Navigating Market Transitions for Profitable Trading

  • In a bull market, the challenge arises when transitioning to a bear market, where rallies become shorter and buying during these rallies can lead to significant losses.
  • Traders need to be comfortable with both buying and selling, including short selling to profit when markets decline.
  • Avoid buying solely based on low prices or selling based on high prices, as trends can persist, and understanding this can lead to more profitable trading.
  • Carefully consider pyramiding, buying more shares as prices rise, ensuring it aligns with market movements and breakout levels to maximize profits.
  • Patience, conviction, and precision are key rules for successful trading, with a focus on not hedging positions to maintain a clear view and optimize earnings.

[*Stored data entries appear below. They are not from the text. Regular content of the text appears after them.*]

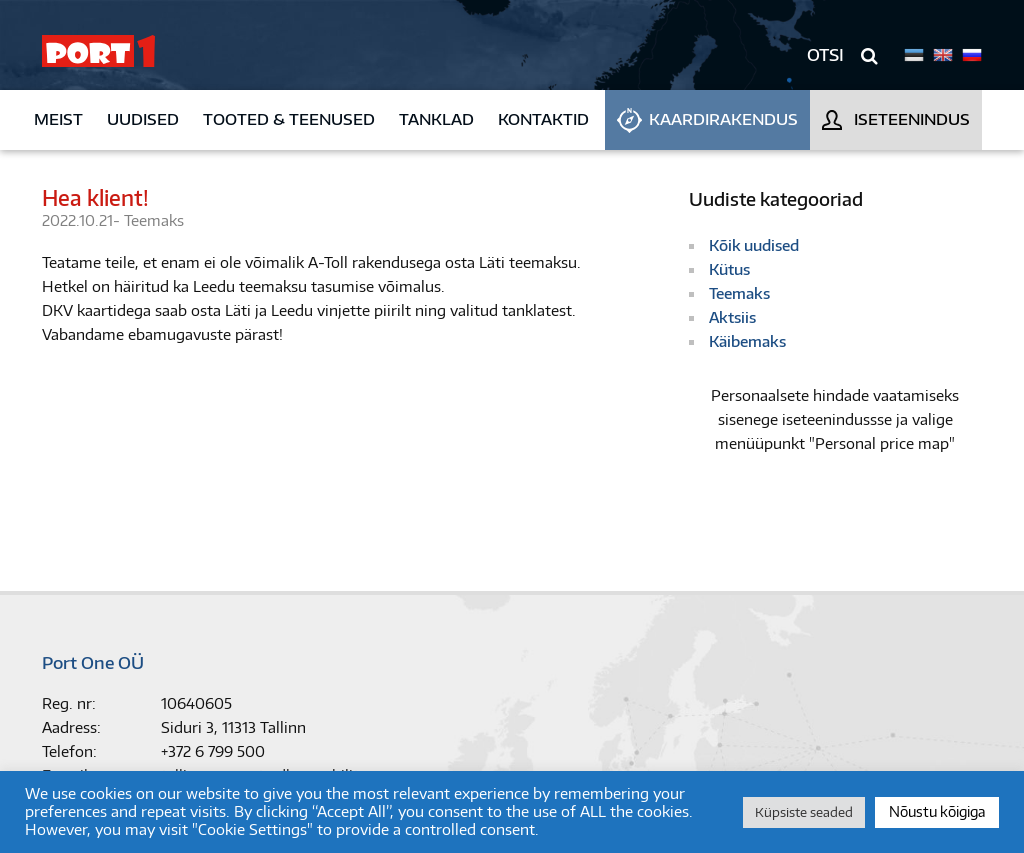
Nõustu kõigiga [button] (937, 811)
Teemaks (154, 220)
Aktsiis (732, 317)
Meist (58, 119)
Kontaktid (543, 119)
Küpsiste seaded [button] (804, 812)
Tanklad (436, 119)
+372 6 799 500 (213, 751)
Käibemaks (747, 341)
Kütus (729, 269)
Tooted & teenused (289, 119)
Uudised (143, 119)
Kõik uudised (754, 245)
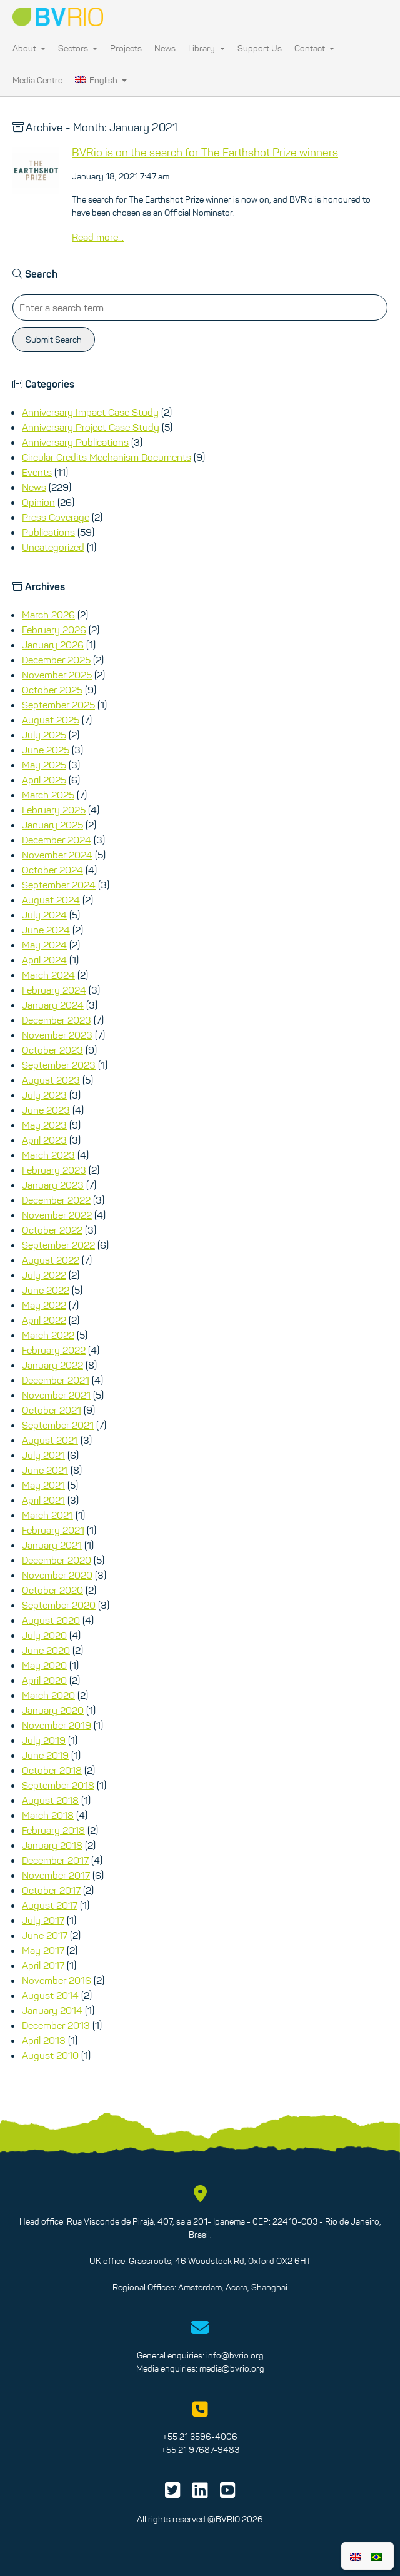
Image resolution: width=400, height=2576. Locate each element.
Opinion (38, 502)
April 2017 (43, 1965)
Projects (126, 48)
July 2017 (43, 1920)
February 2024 (54, 990)
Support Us (260, 48)
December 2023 (56, 1020)
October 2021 (51, 1410)
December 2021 (55, 1380)
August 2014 (50, 1995)
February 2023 (54, 1170)
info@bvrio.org (235, 2355)
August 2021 (50, 1440)
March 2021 (47, 1515)
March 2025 (48, 794)
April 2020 (44, 1680)
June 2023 (46, 1110)
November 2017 (56, 1875)
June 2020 (46, 1650)
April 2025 (44, 779)
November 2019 (56, 1725)
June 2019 (45, 1755)
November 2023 (57, 1035)
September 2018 (58, 1785)
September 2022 (58, 1245)
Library (206, 48)
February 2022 (54, 1350)
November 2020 (57, 1575)
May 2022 (44, 1305)
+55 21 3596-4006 (200, 2436)
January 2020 (53, 1710)
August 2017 (50, 1905)
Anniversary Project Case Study (90, 427)
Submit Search (54, 339)
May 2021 (43, 1485)
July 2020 (44, 1635)
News (165, 48)
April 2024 (44, 959)
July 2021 (43, 1455)
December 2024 (56, 839)
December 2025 (56, 659)
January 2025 (52, 824)
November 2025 (57, 674)
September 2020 (59, 1605)
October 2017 (51, 1890)
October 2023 (52, 1050)
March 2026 (48, 614)
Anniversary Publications (75, 442)
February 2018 (53, 1830)
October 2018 (52, 1770)
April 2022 (44, 1320)
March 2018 (48, 1815)
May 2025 (44, 764)
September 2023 (59, 1065)
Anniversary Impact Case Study (90, 412)
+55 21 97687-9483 (200, 2449)
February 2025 (54, 809)
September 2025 (58, 704)
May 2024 (44, 944)
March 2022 (48, 1335)
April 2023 (44, 1140)
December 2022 (56, 1200)
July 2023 (44, 1095)
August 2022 (50, 1260)
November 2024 (57, 854)
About (29, 48)
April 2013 (44, 2040)
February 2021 (53, 1530)
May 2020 (44, 1665)
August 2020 (51, 1620)
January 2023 (53, 1185)
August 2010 (50, 2055)
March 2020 (48, 1695)
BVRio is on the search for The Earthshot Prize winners (205, 152)
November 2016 (56, 1980)
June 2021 (45, 1470)
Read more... (98, 237)
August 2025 (50, 719)
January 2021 (52, 1545)
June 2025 (45, 749)
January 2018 (52, 1845)
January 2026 (53, 644)
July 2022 (44, 1275)
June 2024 (46, 929)
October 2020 (52, 1590)
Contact (314, 48)
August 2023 (51, 1080)
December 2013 (56, 2025)
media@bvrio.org (231, 2368)
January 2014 (52, 2010)
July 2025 (44, 734)
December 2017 (55, 1860)
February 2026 (54, 629)
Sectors (78, 48)
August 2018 (50, 1800)
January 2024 (53, 1005)
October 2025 (52, 689)
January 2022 (52, 1365)
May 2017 (43, 1950)
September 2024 (59, 884)
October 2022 (52, 1230)
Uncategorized (53, 547)
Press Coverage (55, 517)
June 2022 (45, 1290)
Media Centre (37, 80)
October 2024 (52, 869)
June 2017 (45, 1935)
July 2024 (44, 914)
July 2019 (44, 1740)
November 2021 (56, 1395)
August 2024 (51, 899)
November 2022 (57, 1215)
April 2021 (43, 1500)
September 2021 (58, 1425)
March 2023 (48, 1155)
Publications (48, 532)
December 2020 (56, 1560)
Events (37, 472)
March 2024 (48, 975)
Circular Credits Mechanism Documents (106, 457)
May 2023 (44, 1125)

  • Changing positions should only occur with a valid reason, typically when trends shift, such as with double tops or bottoms on weekly charts.
  • After periods of significant success, avoid increasing trading activity to prevent overconfidence and maintain a balanced approach to trading.
  • To manage abnormal profits and prevent overtrading, consider creating a surplus account and taking a break from trading to reset and maintain a neutral mindset.